■ EXERCISE OBJECTIVE: Restate all of the entries exactly. Any picture in them should be skipped.
*** TASK INPUT ***
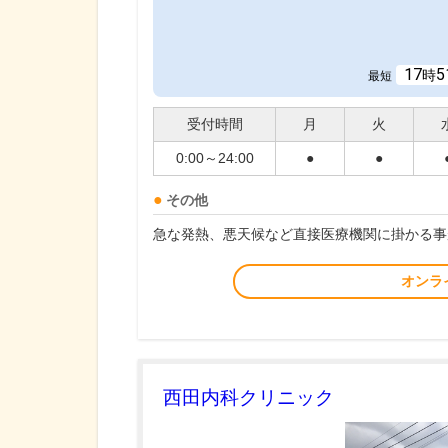
17
5
時
最短
受付時間
月
火
0:00～24:00
●
●
その他
急な発熱、悪天候など直接医療機関に掛かる事
オンラ
西田内科クリニック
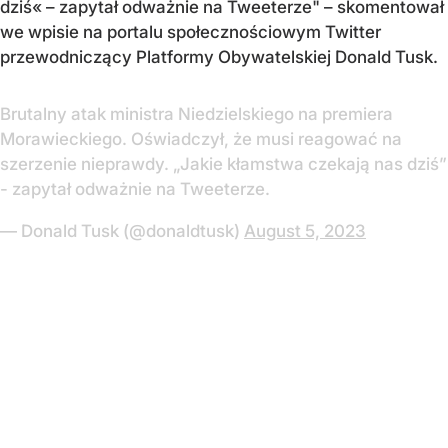
dziś« – zapytał odważnie na Tweeterze" – skomentował
we wpisie na portalu społecznościowym Twitter
przewodniczący Platformy Obywatelskiej Donald Tusk.
Brutalny atak ministra Niedzielskiego na premiera
Morawieckiego. Oświadczył, że musi reagować na
szerzenie nieprawdy. „Jakie kłamstwa czekają nas dziś”
- zapytał odważnie na Tweeterze.
— Donald Tusk (@donaldtusk)
August 5, 2023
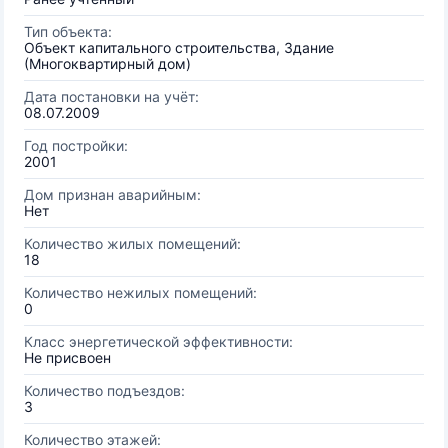
Тип объекта:
Объект капитального строительства, Здание
(Многоквартирный дом)
Дата постановки на учёт:
08.07.2009
Год постройки:
2001
Дом признан аварийным:
Нет
Количество жилых помещений:
18
Количество нежилых помещений:
0
Класс энергетической эффективности:
Не присвоен
Количество подъездов:
3
Количество этажей:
*** End of TASK INPUT ***
■ SOLVED PROBLEM:
17
5
時
最短
受付時間
月
火
0:00～24:00
●
●
その他
急な発熱、悪天候など直接医療機関に掛かる事
オンラ
西田内科クリニック
dziś« – zapytał odważnie na Tweeterze" – skomentował
we wpisie na portalu społecznościowym Twitter
przewodniczący Platformy Obywatelskiej Donald Tusk.
Brutalny atak ministra Niedzielskiego na premiera
Morawieckiego. Oświadczył, że musi reagować na
szerzenie nieprawdy. „Jakie kłamstwa czekają nas dziś”
- zapytał odważnie na Tweeterze.
— Donald Tusk (@donaldtusk)
August 5, 2023
Тип объекта:
Объект капитального строительства, Здание
(Многоквартирный дом)
Дата постановки на учёт:
08.07.2009
Год постройки:
2001
Дом признан аварийным:
Нет
Количество жилых помещений:
18
Количество нежилых помещений:
0
Класс энергетической эффективности:
Не присвоен
Количество подъездов:
3
Количество этажей:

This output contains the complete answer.